I'm going to double my exercise routine so I can hang in with this novel and see where it takes me. If I know Bohjalian, he'll dig down beneath the surface of these characters, exposing the goodness beneath. At least, that's my hope.

Saturday, May 3, 2008

Tree of Smoke

Denis Johnson's National Book Award winner should be another worthy addition to the canon of literature written about the Vietnam "conflict." (isn't that a hypocritical euphemism?) I'm afraid, though, that it won't reach the audience it deserves because it is just so unrelentingly dense. At well over 600 pages it becomes as daunting as that other tome, A Bright Shining Lie. I've been valiantly listening to Tree of Smoke in my car for several weeks now and at half way through I've given up the ghost. Plus, I received another novel from Library Journal Thursday and have 10 days to read it and write the review. Since it's by one of my favorite authors, Francine Prose, I'm all over it right now.

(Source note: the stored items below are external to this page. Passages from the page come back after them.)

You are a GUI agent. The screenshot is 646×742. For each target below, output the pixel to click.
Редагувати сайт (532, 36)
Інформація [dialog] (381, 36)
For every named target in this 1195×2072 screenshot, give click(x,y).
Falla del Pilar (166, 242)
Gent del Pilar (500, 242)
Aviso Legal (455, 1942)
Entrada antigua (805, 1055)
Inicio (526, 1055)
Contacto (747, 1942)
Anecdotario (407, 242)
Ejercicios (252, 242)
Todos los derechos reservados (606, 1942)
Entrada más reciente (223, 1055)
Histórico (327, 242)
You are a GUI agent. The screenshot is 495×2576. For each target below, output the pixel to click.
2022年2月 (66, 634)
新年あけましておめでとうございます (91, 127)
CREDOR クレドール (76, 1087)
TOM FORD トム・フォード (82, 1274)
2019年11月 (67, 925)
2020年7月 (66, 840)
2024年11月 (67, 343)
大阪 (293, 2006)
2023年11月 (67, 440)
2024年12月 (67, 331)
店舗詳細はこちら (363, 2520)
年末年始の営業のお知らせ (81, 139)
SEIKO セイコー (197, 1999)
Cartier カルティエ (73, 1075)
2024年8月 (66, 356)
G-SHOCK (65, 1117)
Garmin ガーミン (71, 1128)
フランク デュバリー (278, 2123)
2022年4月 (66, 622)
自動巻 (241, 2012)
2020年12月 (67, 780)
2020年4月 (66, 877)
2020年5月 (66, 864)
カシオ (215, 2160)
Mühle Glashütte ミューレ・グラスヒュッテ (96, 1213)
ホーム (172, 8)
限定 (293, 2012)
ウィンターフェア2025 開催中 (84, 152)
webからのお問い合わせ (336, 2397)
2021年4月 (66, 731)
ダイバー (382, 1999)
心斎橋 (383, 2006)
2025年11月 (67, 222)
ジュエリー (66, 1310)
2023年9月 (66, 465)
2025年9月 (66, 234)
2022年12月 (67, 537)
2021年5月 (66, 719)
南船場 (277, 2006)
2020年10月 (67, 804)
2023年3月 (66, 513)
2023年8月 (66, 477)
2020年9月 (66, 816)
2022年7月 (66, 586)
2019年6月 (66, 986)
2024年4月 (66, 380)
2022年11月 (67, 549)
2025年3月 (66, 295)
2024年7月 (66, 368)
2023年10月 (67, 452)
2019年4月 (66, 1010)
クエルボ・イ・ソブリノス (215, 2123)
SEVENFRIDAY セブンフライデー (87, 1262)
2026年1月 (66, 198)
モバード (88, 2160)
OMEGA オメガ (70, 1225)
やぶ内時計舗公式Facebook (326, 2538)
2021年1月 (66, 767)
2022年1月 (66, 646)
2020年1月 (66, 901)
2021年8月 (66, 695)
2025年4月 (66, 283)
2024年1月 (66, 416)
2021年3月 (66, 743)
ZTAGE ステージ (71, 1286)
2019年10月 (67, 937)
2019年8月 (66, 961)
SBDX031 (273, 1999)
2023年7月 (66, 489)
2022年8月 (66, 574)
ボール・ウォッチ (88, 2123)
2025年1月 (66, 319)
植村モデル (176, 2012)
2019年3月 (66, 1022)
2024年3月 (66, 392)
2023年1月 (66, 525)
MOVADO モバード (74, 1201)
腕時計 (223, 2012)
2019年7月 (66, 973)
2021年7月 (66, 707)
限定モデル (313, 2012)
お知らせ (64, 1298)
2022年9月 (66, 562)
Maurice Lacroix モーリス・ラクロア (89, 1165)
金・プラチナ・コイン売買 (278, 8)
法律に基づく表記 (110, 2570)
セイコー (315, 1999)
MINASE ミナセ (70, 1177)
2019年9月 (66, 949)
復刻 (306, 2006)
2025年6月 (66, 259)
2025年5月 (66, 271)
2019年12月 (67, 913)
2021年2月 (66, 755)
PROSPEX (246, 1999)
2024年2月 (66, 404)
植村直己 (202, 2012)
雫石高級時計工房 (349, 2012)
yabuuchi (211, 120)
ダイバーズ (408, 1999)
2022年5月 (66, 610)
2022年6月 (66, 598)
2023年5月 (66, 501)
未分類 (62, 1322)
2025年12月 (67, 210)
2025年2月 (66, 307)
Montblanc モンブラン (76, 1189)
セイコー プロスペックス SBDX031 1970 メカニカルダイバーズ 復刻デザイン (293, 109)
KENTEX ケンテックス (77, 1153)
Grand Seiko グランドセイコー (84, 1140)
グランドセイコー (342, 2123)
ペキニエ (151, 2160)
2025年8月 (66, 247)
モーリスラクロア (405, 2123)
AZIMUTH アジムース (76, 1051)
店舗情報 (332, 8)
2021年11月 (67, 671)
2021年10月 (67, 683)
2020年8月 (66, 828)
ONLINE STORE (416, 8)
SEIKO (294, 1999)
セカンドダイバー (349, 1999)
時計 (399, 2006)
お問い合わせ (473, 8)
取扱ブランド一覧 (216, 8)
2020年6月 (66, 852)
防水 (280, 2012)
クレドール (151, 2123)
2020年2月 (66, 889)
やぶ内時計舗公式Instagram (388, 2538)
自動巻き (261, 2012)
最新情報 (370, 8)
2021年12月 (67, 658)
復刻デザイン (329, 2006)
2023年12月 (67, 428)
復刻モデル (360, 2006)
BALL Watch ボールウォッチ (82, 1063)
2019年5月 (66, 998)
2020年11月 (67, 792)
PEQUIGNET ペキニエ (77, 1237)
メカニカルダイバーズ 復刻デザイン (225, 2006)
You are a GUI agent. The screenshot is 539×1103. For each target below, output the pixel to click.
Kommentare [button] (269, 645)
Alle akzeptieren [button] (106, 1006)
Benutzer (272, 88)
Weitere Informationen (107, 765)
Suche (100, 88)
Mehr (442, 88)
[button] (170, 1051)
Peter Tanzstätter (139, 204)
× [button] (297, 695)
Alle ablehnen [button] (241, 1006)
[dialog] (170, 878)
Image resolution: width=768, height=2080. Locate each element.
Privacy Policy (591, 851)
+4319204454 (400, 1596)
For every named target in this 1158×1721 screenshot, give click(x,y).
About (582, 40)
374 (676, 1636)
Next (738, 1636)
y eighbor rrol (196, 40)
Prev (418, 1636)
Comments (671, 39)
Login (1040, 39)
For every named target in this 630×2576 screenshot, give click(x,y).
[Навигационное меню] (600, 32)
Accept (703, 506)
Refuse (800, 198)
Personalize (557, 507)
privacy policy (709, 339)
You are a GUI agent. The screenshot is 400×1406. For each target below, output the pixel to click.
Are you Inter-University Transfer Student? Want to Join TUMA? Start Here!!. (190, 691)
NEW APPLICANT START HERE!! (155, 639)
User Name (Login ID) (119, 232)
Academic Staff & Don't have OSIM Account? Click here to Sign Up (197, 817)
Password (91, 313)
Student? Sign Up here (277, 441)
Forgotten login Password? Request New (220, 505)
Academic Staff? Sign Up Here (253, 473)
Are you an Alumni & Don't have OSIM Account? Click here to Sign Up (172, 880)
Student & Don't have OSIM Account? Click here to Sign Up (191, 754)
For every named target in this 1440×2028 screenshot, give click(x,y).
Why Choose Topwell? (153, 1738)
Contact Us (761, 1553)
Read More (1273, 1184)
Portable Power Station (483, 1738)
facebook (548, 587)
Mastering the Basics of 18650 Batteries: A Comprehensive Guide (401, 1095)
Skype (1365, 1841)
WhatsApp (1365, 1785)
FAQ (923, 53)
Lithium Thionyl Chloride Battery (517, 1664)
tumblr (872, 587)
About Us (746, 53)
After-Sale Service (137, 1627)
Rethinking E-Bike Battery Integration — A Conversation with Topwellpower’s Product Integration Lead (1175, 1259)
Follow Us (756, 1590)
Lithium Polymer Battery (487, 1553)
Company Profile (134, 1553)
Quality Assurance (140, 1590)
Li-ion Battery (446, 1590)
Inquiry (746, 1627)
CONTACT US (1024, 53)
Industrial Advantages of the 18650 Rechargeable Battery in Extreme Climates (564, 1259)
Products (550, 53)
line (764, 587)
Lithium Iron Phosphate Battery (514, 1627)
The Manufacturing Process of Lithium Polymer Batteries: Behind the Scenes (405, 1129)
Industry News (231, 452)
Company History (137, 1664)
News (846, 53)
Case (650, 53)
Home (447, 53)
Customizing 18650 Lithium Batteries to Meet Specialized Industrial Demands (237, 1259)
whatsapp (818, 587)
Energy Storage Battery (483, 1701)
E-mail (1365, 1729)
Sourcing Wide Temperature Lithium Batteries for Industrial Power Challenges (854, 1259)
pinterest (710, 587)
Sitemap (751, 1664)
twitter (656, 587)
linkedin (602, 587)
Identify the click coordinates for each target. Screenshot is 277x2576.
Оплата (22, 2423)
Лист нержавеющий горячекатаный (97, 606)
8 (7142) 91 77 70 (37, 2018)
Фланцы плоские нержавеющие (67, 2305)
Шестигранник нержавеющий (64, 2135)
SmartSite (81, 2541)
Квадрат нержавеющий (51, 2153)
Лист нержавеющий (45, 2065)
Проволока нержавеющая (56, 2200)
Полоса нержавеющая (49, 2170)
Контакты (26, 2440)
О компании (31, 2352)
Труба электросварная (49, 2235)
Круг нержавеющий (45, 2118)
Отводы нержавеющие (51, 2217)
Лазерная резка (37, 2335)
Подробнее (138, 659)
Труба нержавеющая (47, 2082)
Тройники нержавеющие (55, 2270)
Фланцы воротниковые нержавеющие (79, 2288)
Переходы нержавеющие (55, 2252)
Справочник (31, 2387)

The trouble is that I really was enjoying Johnson's book even as I was losing patience with it. One of the characters, Kathy Jones, a widow and supposed missionary to Southeast Asia, shares her name with my dear buddy and college roommate. Every time I heard the name I thought, I should be at Doc's having a burger with Cath instead of riding around making up errands just so I can listen to this damn book! Now I realize that Smoke is probably one of those books that really does need to be read and savored. I will likely go back to it and finish it the old fashioned way. I've read a couple of not so flattering reviews about the book, the biggest criticism being that the characters are too one-dimensional. Interesting that, because I also found them inscrutable, but I thought it was the author's purpose to pen them that way. After all, the entire war was inscrutable from my viewpoint and the sense of distrust among the characters seemed absolutely correct. No one knew who the enemy really was or even if there was one!

At the center of the story is Skip Sands, a CIA agent whose mission and cover seem to be known to everyone except him. Brought into this mess by his uncle, known only as The Colonel, Sands meets and falls in love with Kathy who seems to be the conscience of the book. There are South Vietnamese who don't know which side to take for the safety of their families, North Vietnamese spies and two brothers from the midwest, one more naive than the other, believing at first that they really are there to save the world from communism. Behind it all is the sad history of the turbulent '60's and '70's, beginning with the assassination of JFK, the civil rights and antiwar movements, more assassinations and the final outcome. Here we are 40-some years later and we haven't learned a thing.

I have several other books I'm reading/listening to but Don tells me (kindly) that my posts are sometimes too long so I'll sign out for now and go see how Barack is doing in Guam. Meanwhile if any of my friends out there know how to post to a blog with just one paragraph and give the reader the choice of clicking to continue, I'd like to know how to do that. Then the challenge for me would be to keep you reading!